> **About this exercise**
For the entries below, say how many lines include the word "favor" and add nothing else.

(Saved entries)
▬▬▬▬▬▬
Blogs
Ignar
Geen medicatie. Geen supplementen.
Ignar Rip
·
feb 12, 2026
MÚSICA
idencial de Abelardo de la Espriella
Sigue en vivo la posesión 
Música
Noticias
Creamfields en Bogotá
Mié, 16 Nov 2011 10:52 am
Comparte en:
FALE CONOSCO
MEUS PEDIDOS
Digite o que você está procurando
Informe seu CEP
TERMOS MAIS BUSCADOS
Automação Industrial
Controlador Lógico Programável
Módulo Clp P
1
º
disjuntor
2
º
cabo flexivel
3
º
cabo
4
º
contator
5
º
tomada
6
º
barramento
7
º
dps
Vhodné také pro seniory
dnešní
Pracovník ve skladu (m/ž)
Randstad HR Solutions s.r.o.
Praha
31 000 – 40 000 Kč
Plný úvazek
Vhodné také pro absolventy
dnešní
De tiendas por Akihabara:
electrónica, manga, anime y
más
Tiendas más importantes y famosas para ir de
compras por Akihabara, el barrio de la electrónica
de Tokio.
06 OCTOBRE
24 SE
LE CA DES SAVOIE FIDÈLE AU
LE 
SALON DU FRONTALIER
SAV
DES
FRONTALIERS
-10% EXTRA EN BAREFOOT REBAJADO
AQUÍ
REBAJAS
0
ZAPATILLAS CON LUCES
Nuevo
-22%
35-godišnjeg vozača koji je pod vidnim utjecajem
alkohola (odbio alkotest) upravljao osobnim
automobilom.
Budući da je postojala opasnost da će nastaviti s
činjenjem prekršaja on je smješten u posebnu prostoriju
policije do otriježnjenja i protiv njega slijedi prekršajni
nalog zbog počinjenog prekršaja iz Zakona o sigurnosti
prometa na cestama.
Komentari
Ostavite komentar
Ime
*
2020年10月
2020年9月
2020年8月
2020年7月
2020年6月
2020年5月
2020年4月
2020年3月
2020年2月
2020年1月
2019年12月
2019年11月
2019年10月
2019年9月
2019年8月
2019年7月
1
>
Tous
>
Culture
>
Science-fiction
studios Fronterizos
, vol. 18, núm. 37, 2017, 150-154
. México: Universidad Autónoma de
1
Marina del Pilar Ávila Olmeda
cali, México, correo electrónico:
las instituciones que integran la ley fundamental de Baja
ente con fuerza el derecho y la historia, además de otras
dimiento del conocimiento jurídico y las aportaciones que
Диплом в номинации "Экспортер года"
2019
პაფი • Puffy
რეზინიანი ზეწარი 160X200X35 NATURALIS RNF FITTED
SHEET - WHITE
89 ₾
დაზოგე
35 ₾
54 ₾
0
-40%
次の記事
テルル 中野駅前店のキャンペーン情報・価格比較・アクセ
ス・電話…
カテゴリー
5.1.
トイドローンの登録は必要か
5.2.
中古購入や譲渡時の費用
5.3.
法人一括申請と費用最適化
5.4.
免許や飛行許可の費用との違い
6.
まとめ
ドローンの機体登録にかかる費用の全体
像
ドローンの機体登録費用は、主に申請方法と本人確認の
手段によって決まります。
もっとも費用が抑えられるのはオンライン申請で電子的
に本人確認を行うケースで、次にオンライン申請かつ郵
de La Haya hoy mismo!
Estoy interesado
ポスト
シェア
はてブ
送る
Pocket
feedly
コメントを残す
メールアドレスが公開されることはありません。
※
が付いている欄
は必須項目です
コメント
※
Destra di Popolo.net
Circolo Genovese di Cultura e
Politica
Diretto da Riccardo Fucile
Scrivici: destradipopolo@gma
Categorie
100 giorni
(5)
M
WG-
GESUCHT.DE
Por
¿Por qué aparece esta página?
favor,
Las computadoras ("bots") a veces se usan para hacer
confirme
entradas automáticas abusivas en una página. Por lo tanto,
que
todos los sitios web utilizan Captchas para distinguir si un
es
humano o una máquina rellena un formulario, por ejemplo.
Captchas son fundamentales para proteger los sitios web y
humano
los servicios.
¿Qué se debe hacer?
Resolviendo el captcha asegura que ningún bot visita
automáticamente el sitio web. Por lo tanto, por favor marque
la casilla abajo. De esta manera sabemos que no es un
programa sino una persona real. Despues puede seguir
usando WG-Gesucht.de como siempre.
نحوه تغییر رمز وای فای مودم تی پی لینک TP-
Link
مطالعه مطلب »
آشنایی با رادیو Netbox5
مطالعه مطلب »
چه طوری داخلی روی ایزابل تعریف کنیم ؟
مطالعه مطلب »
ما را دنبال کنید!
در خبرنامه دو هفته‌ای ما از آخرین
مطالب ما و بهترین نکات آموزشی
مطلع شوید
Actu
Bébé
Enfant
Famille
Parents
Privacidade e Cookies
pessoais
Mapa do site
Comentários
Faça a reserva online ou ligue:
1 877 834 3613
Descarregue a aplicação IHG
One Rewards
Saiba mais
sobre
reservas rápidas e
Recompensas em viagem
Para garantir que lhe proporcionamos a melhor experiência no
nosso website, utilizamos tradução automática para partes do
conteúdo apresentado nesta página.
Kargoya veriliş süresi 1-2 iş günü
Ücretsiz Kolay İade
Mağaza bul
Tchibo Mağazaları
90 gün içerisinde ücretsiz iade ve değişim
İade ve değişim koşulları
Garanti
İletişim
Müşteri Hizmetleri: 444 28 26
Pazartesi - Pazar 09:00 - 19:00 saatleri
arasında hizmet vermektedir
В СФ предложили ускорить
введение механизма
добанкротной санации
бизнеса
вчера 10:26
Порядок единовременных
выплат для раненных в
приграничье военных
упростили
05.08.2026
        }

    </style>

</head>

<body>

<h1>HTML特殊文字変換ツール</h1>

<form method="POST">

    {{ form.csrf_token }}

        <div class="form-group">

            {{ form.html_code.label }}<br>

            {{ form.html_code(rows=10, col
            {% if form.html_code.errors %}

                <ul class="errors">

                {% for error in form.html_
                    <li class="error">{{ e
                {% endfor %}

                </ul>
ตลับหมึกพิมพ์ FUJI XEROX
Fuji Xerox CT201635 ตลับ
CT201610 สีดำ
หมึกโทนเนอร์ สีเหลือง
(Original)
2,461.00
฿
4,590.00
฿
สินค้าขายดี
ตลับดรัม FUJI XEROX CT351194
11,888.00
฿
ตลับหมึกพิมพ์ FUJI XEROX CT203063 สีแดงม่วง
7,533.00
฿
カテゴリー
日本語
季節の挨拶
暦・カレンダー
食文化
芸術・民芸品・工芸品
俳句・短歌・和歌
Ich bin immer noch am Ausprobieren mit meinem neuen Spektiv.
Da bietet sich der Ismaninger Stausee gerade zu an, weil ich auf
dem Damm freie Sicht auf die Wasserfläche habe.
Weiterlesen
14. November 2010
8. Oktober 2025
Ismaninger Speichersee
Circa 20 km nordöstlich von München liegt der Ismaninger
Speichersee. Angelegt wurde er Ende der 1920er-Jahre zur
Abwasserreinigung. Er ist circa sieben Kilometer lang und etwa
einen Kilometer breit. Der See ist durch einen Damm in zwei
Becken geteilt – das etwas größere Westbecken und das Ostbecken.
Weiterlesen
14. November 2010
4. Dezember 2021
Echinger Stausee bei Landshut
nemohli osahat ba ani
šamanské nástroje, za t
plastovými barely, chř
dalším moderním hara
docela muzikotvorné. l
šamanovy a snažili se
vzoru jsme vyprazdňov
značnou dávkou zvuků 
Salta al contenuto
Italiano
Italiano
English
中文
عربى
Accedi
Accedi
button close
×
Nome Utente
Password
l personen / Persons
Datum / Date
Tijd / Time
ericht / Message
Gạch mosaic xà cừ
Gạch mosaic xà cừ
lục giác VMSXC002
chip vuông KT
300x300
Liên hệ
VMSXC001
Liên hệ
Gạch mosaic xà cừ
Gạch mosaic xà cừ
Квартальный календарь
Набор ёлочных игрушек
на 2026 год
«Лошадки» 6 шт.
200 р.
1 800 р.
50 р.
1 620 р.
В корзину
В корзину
▬▬▬▬▬▬
> **Output**
2